The TBS1052B is a 50 MHZ scope. Not sure what you mean.

A 10MHz square wave is made up of a sine wave at 10MHz, 30MHz, 50MHz, ... To see a square wave, the scope needs to have the bandwidth for 3+ harmonics. You will always see rounded edges on a 10MHz square wave because your scope and probe don't have sufficient bandwidth.

If your scope and probe weren't designed to be a "system", each will be 3db down at 50MHz. As I mentioned, I found that Tektronix specifies bandwidth for the overall system when you're using a probe intended to be used with a particular scope. In that case, attenuation is only 3dB at the rated system bandwidth.

 

Re the output voltage,
My guess is its a 3v3 ttl output module,
as far as the output is concerned, provided its TTL compatible, the module is compliant,

Re the shape,
that's your termination, or lack there of.

Its not really there, its just how you are measuring and your termination.
Buffering will give you the same result.

 

The TBS1052B is a 50 MHZ scope. Not sure what you mean.

square wave is made out of the odd harmonics,
Typically to see a good square wave, you need at least the 5th harmonic, preferable out to 11th.

https://en.wikipedia.org/wiki/Square_wave

 

square wave is made out of the odd harmonics,
Typically to see a good square wave, you need at least the 5th harmonic, preferable out to 11th.

https://en.wikipedia.org/wiki/Square_wave

Thanks Andrew

 

Why has no one mentioned this.
The use of breadboard for high frequency circuits is just not recommended. the capacitance between the "tracks" is staggeringly high and at the frequencies you are using makes a large different to the performance of your circuit.
Try strip board for at least the higher frequency part. Or the old favorite of the dead bug technique.
I think most of your problems will go away
Then you need to transfer this to a well designed PCB

 

Why has no one mentioned this.
The use of breadboard for high frequency circuits is just not recommended. the capacitance between the "tracks" is staggeringly high and at the frequencies you are using makes a large different to the performance of your circuit.
Try strip board for at least the higher frequency part. Or the old favorite of the dead bug technique.
I think most of your problems will go away
Then you need to transfer this to a well designed PCB

mentioned many times in the post, i.e post #4. et all.

 

hI,
Please note the TS has been Banned from the AAC site.
E

 

Why has no one mentioned this.
The use of breadboard for high frequency circuits is just not recommended. the capacitance between the "tracks" is staggeringly high and at the frequencies you are using makes a large different to the performance of your circuit.

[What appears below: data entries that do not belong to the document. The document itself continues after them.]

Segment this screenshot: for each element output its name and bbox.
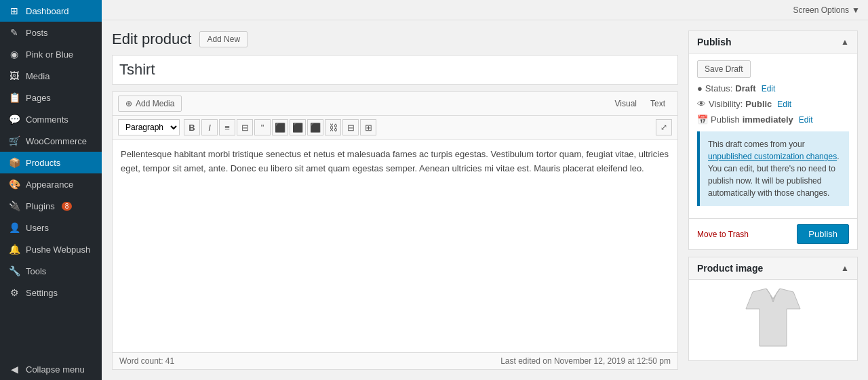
sidebar-item-pushe-webpush[interactable]: 🔔 Pushe Webpush <box>0 238 102 260</box>
insert-row-button[interactable]: ⊞ <box>360 119 376 135</box>
sidebar-item-pink-or-blue[interactable]: ◉ Pink or Blue <box>0 43 102 65</box>
sidebar-item-tools[interactable]: 🔧 Tools <box>0 260 102 282</box>
sidebar-item-dashboard[interactable]: ⊞ Dashboard <box>0 0 102 22</box>
svg-marker-0 <box>746 289 800 346</box>
settings-icon: ⚙ <box>8 287 20 298</box>
visibility-edit-link[interactable]: Edit <box>777 100 791 109</box>
save-draft-button[interactable]: Save Draft <box>697 60 751 78</box>
publish-box-header: Publish ▲ <box>689 31 857 54</box>
screen-options-arrow-icon: ▼ <box>852 5 860 15</box>
word-count-label: Word count: <box>119 356 163 366</box>
visibility-icon: 👁 <box>697 99 706 109</box>
ordered-list-button[interactable]: ⊟ <box>237 119 253 135</box>
publish-box-toggle-icon[interactable]: ▲ <box>841 37 849 47</box>
post-title-input[interactable] <box>112 55 678 85</box>
add-media-label: Add Media <box>136 99 174 108</box>
visibility-value: Public <box>745 99 772 109</box>
sidebar-item-media[interactable]: 🖼 Media <box>0 65 102 87</box>
visibility-label: Visibility: <box>709 99 743 109</box>
sidebar-item-products[interactable]: 📦 Products <box>0 152 102 173</box>
editor-content-area[interactable]: Pellentesque habitant morbi tristique se… <box>113 140 677 352</box>
sidebar-item-label: Dashboard <box>26 6 69 16</box>
calendar-icon: 📅 <box>697 114 708 125</box>
sidebar-item-plugins[interactable]: 🔌 Plugins 8 <box>0 195 102 217</box>
paragraph-select[interactable]: Paragraph <box>118 119 180 135</box>
sidebar-item-posts[interactable]: ✎ Posts <box>0 22 102 43</box>
publish-meta-box: Publish ▲ Save Draft ● Status: Draft Edi… <box>688 30 858 250</box>
editor-box: ⊕ Add Media Visual Text Paragraph B I ≡ <box>112 91 678 370</box>
publish-time-edit-link[interactable]: Edit <box>799 115 813 125</box>
appearance-icon: 🎨 <box>8 179 20 190</box>
sidebar-item-settings[interactable]: ⚙ Settings <box>0 282 102 303</box>
products-icon: 📦 <box>8 157 20 168</box>
sidebar: ⊞ Dashboard ✎ Posts ◉ Pink or Blue 🖼 Med… <box>0 0 102 380</box>
sidebar-item-label: Settings <box>26 288 58 298</box>
comments-icon: 💬 <box>8 114 20 125</box>
sidebar-item-label: Media <box>26 71 50 81</box>
fullscreen-button[interactable]: ⤢ <box>656 119 672 135</box>
page-title: Edit product <box>112 30 191 48</box>
move-to-trash-link[interactable]: Move to Trash <box>697 230 749 239</box>
status-icon: ● <box>697 83 703 93</box>
pushe-icon: 🔔 <box>8 244 20 255</box>
editor-footer: Word count: 41 Last edited on November 1… <box>113 352 677 369</box>
unordered-list-button[interactable]: ≡ <box>219 119 235 135</box>
view-tabs: Visual Text <box>608 96 672 111</box>
publish-box-title: Publish <box>697 37 732 47</box>
align-right-button[interactable]: ⬛ <box>307 119 323 135</box>
plugins-icon: 🔌 <box>8 200 20 211</box>
publish-box-body: Save Draft ● Status: Draft Edit 👁 Visibi… <box>689 54 857 213</box>
status-row: ● Status: Draft Edit <box>697 83 849 93</box>
topbar: Screen Options ▼ <box>102 0 868 20</box>
sidebar-item-label: WooCommerce <box>26 136 87 146</box>
product-image-meta-box: Product image ▲ <box>688 257 858 361</box>
sidebar-item-label: Products <box>26 158 60 168</box>
product-image-box-header: Product image ▲ <box>689 257 857 280</box>
sidebar-item-collapse[interactable]: ◀ Collapse menu <box>0 358 102 380</box>
unpublished-changes-link[interactable]: unpublished customization changes <box>708 152 837 161</box>
sidebar-item-comments[interactable]: 💬 Comments <box>0 108 102 130</box>
users-icon: 👤 <box>8 222 20 233</box>
collapse-icon: ◀ <box>8 364 20 375</box>
editor-toolbar-top: ⊕ Add Media Visual Text <box>113 92 677 116</box>
sidebar-item-label: Comments <box>26 114 68 125</box>
sidebar-item-label: Plugins <box>26 201 55 211</box>
align-center-button[interactable]: ⬛ <box>290 119 306 135</box>
sidebar-item-label: Appearance <box>26 180 73 190</box>
sidebar-item-users[interactable]: 👤 Users <box>0 217 102 238</box>
link-button[interactable]: ⛓ <box>325 119 341 135</box>
tshirt-image <box>732 285 814 353</box>
right-sidebar: Publish ▲ Save Draft ● Status: Draft Edi… <box>688 30 858 370</box>
visibility-row: 👁 Visibility: Public Edit <box>697 99 849 109</box>
editor-formatting: Paragraph B I ≡ ⊟ " ⬛ ⬛ ⬛ ⛓ ⊟ ⊞ ⤢ <box>113 116 677 140</box>
text-tab[interactable]: Text <box>644 96 672 111</box>
editor-section: Edit product Add New ⊕ Add Media Visual … <box>112 30 678 370</box>
content-area: Edit product Add New ⊕ Add Media Visual … <box>102 20 868 380</box>
status-edit-link[interactable]: Edit <box>762 84 776 93</box>
bold-button[interactable]: B <box>184 119 200 135</box>
dashboard-icon: ⊞ <box>8 5 20 16</box>
sidebar-item-label: Pages <box>26 93 51 103</box>
sidebar-item-appearance[interactable]: 🎨 Appearance <box>0 173 102 195</box>
info-text-before: This draft comes from your <box>708 140 805 149</box>
blockquote-button[interactable]: " <box>254 119 271 135</box>
sidebar-item-label: Posts <box>26 28 48 38</box>
align-left-button[interactable]: ⬛ <box>272 119 288 135</box>
visual-tab[interactable]: Visual <box>608 96 644 111</box>
italic-button[interactable]: I <box>201 119 218 135</box>
product-image-title: Product image <box>697 263 763 274</box>
add-new-button[interactable]: Add New <box>199 31 248 47</box>
screen-options-label: Screen Options <box>793 5 849 15</box>
sidebar-item-label: Collapse menu <box>26 364 85 375</box>
insert-table-button[interactable]: ⊟ <box>342 119 359 135</box>
publish-time-row: 📅 Publish immediately Edit <box>697 114 849 125</box>
sidebar-item-woocommerce[interactable]: 🛒 WooCommerce <box>0 130 102 152</box>
product-image-toggle-icon[interactable]: ▲ <box>841 263 849 273</box>
sidebar-item-pages[interactable]: 📋 Pages <box>0 87 102 108</box>
add-media-button[interactable]: ⊕ Add Media <box>118 96 182 112</box>
page-title-row: Edit product Add New <box>112 30 678 48</box>
status-label: Status: <box>705 83 732 93</box>
publish-box-footer: Move to Trash Publish <box>689 218 857 249</box>
publish-button[interactable]: Publish <box>797 224 849 244</box>
screen-options-button[interactable]: Screen Options ▼ <box>793 5 860 15</box>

Stray capacitance isn't that staggeringly high and the portion of the OP's circuit that operates at 10MHz is localized. After the first divider, it's down to 1MHz and parasitic effects will be an order of magnitude lower.

 

I did a test with the circuit I breadboarded. The nodes that would have the most parasitic capacitance would be between the input and output of the inverter, so I put a 22pF cap in parallel with the feedback resistor. Extra capacitance from the input to ground wasn't relevant. The phase shift cap is sometimes larger; I used 22pF because it was handy.

There was no significant effect. Doubling the capacitance from the input to ground also had no significant effect.